HOW TO COMPLETE THIS TASK:
Copy the data. Keep every character as given.

DATA FOR PROCESSING:

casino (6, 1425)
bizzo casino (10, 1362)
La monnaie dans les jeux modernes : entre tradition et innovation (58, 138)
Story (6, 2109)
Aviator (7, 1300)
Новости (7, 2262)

TASK OUTPUT:
casino (6, 1425)
bizzo casino (10, 1362)
La monnaie dans les jeux modernes : entre tradition et innovation (58, 138)
Story (6, 2109)
Aviator (7, 1300)
Новости (7, 2262)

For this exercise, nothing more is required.